Friday, September 6, 2019

Accountablity and Common Good

In the Eyes of the Believer column of the Catholic Times, a sociology professor gives the readers his thoughts after seeing one of the most popular domestic movies of all time: The Admiral: Roaring Currents. 

The movie reveals the unyielding spirit of Admiral Yi Sun-shin against the Japanese in the Imjin war during the Joseon Dynasty (1592). Selfless devotion to one's country, and working for a cause bigger than self-interest, often expressed by presidents and politicians as our goal. However, in many cases, they have worked to maintain their vested interests. Consequently a country's need for accountability and working for the common good.

Accountability is a moral obligation explaining important issues raised in society. The Gwangju Democratization Movement in1980 and the Sewol ferry disaster in 2014 have taught us the value of accountability in our history. No innocent people should be sacrificed by immoral and irresponsible leaders.

A prominent sociologist Robert Bella says accountability is the test of a healthy society. The writer wants to look at the meaning of accountability at the different levels of society.

 First, individual moral accountability is an obligation that requires each citizen to live up to their moral conscience or religious truth. The question: Do you live up to your inner conscience? The answer is the foundation not only in your personal relationships but also in your healthy political participation as a citizen.
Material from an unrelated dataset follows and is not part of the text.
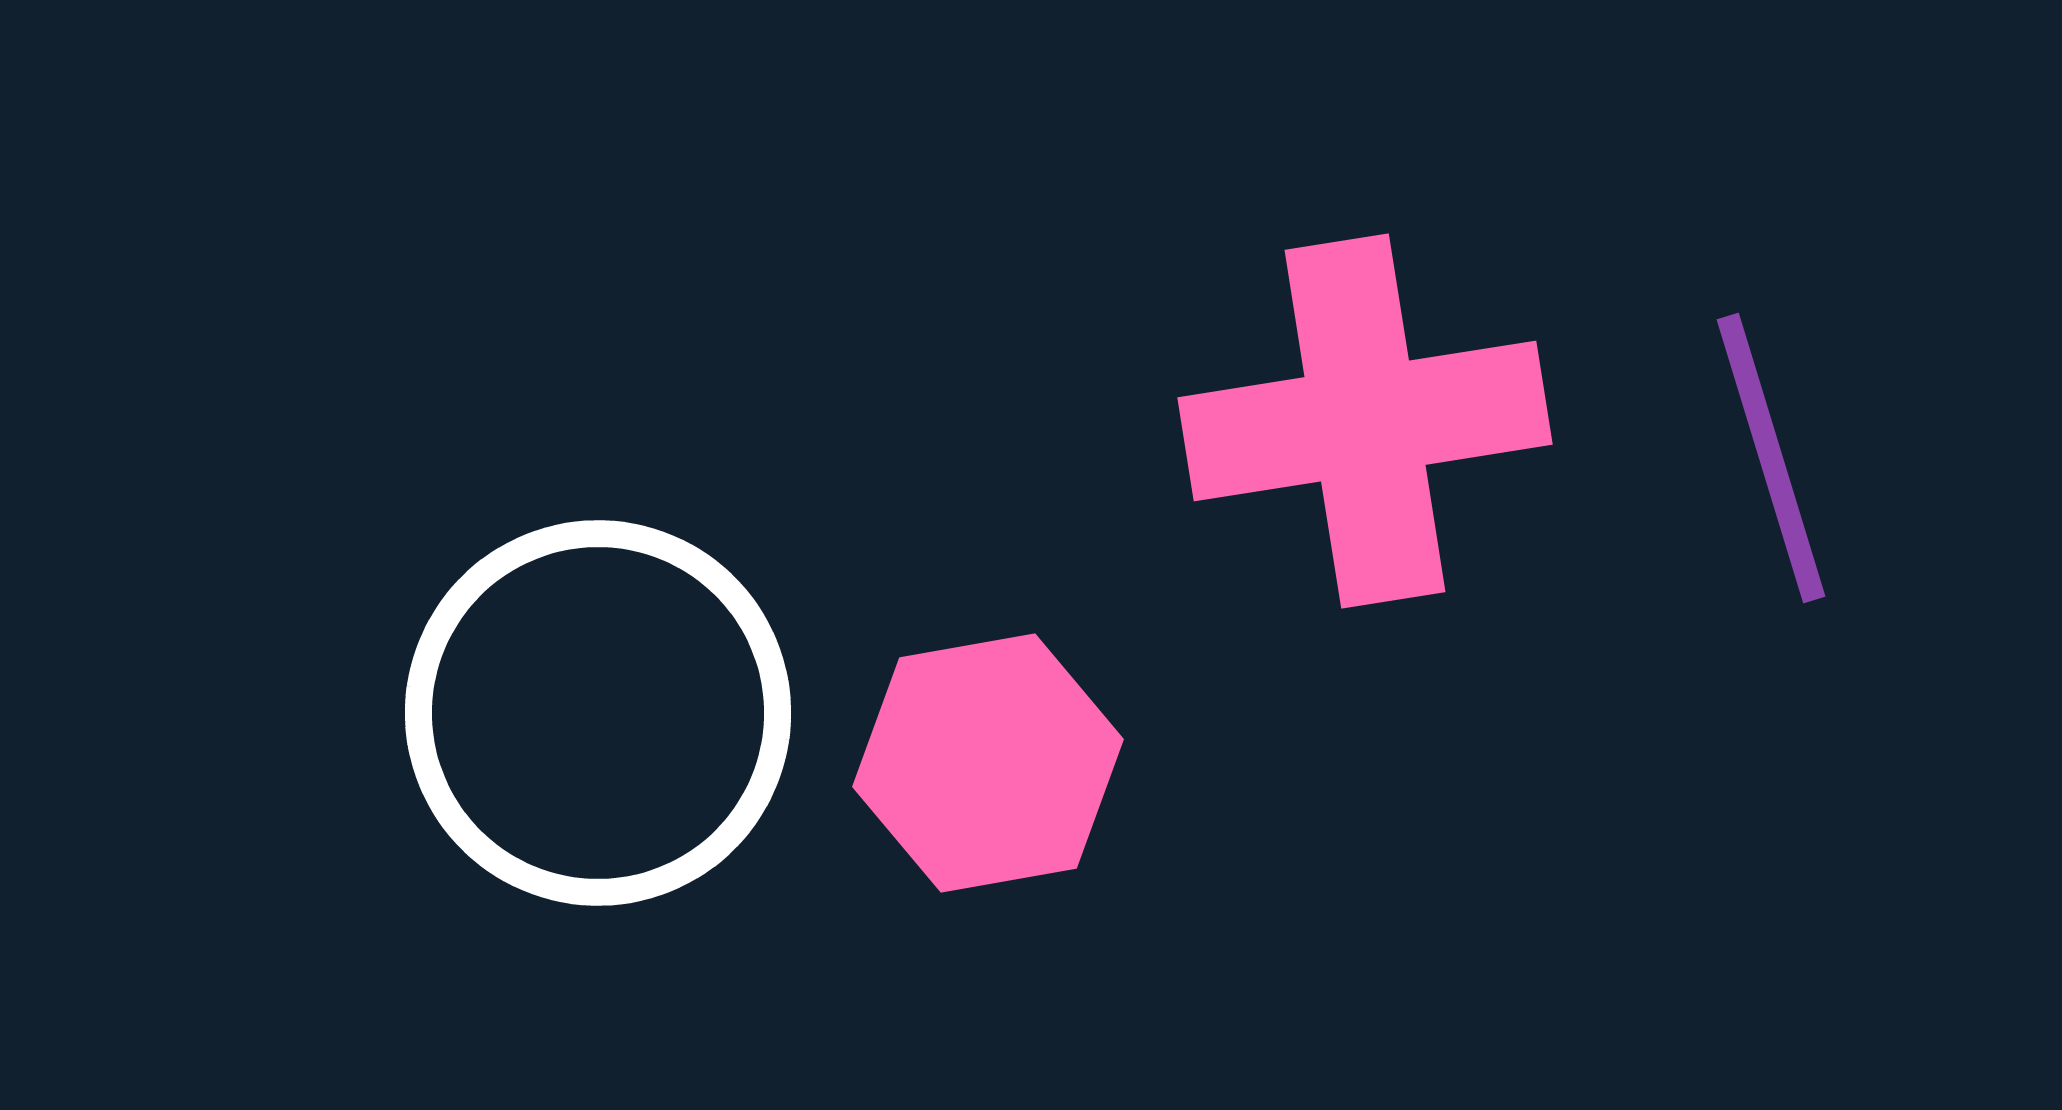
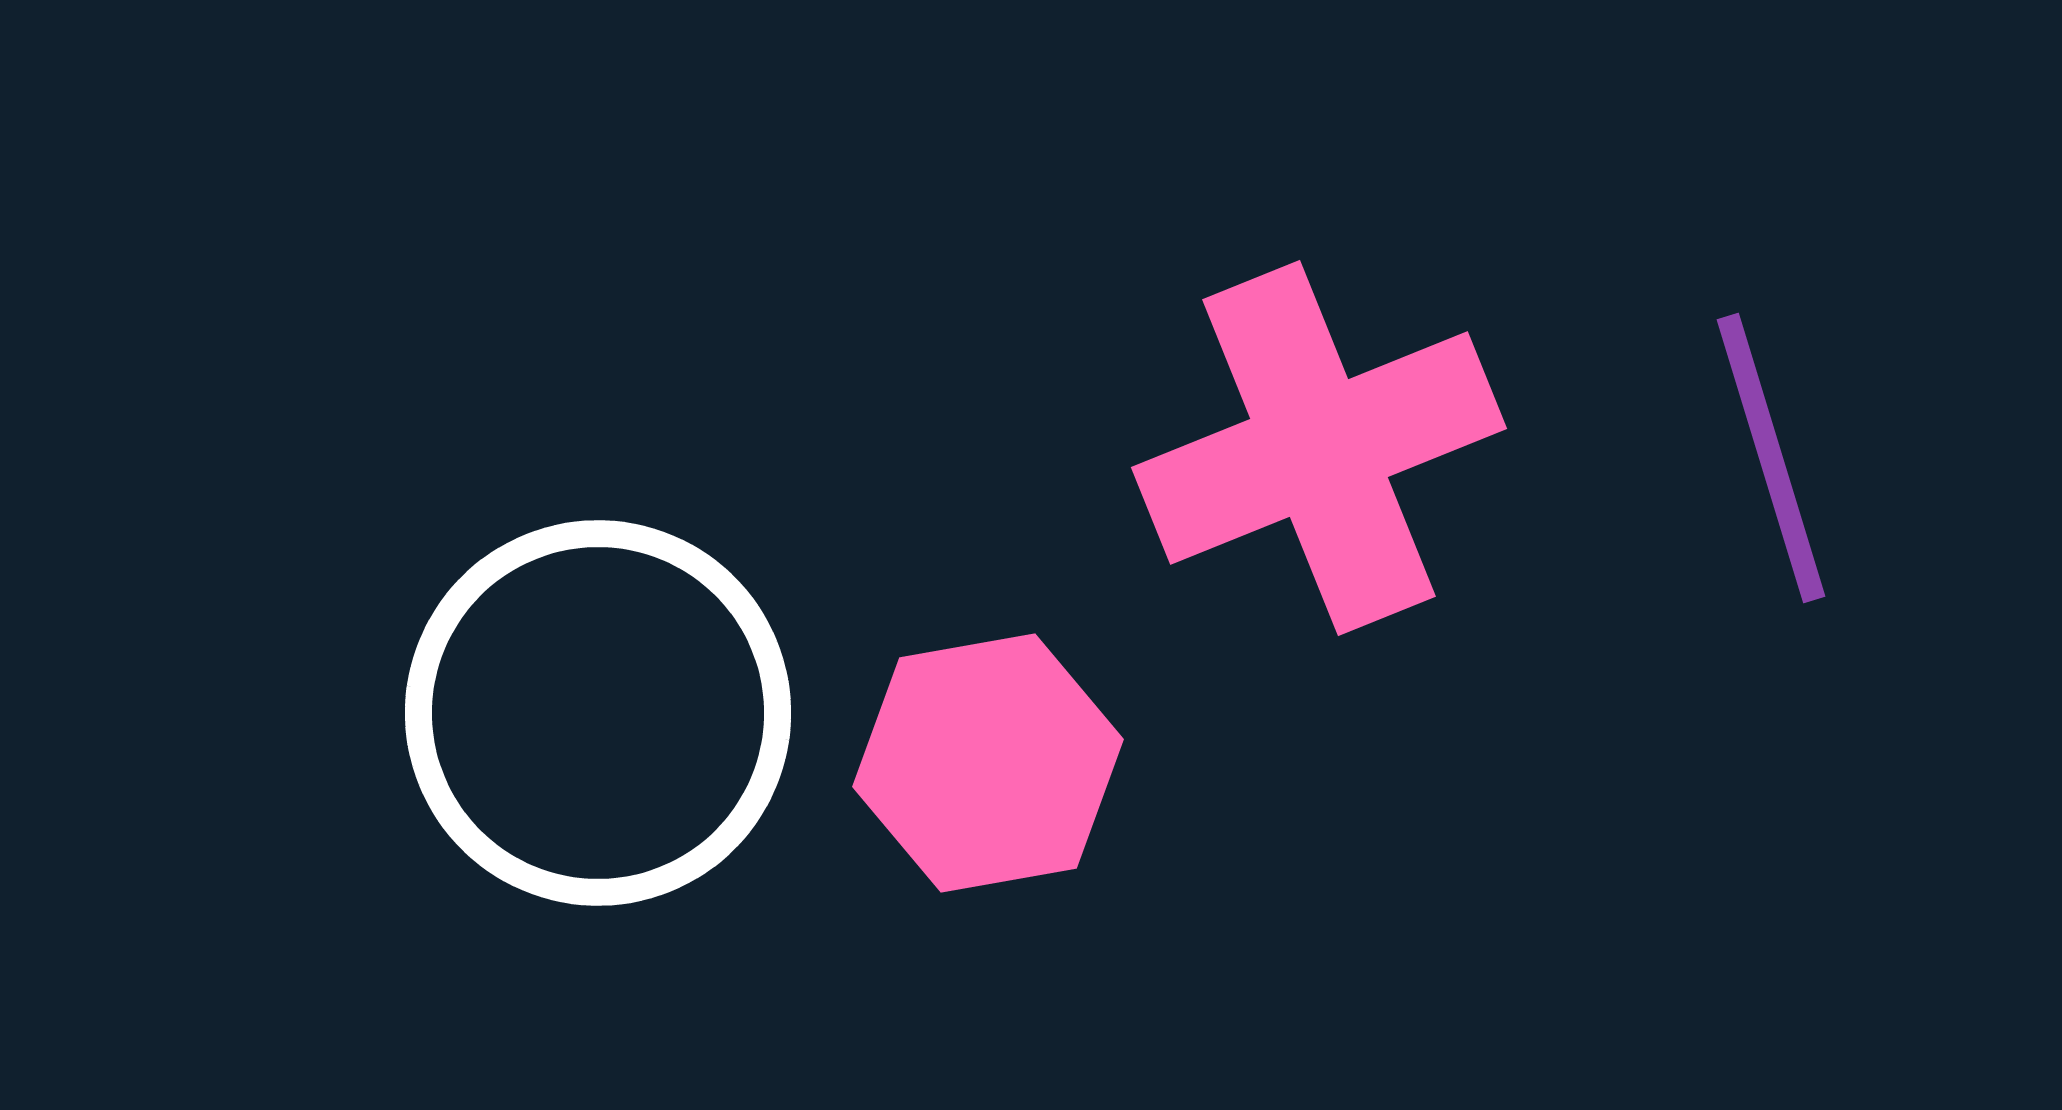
pink cross: moved 46 px left, 27 px down; rotated 13 degrees counterclockwise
 Second, the accountability of the organization is an obligation to meet face-to-face, and be responsible for human rights issues, losses, and unfair decisions that arise within community. The organization's operations should be directed toward the good of all members. If the leader of the organization prioritizes personal tastes or personal interests and makes decisions that go against laws and common sense, the community becomes sick.

Third, public accountability is an obligation to provide explanations and countermeasures in a democracy where constitutional order is violated by abuse or misconduct of power, or when public safety and civil rights are seriously undermined. Public accountability is a top priority for public officials, lawyers, politicians, and journalists who must pursue the common good.

An individual's conscience and moral life is not only an intimate holy sanctuary known only to God but also influences the culture and practices of society. As Hannah Arendt pointed out, however, evil is always with us— the banality of evil— privileges, and shortcuts have been used without conscience as long as they have been in our society.

The principle of public accountability today no longer supports the "normality of evil"! On the other hand, the principle of accountability should not be reduced to a tool of struggle using all means to fight what one doesn't like.

History has developed through dialogue in the conflict between vested interests and those alienated in society. For Christians, this dialectic is not a materialistic interpretation of history but a pilgrimage that embodies justice and peace on earth in God's providence. Public officials and politicians must keep in mind that our society becomes healthier and more just when we lay down our vested interests and do our public accountability in the spirit of selfless devotion to the  country and it citizens.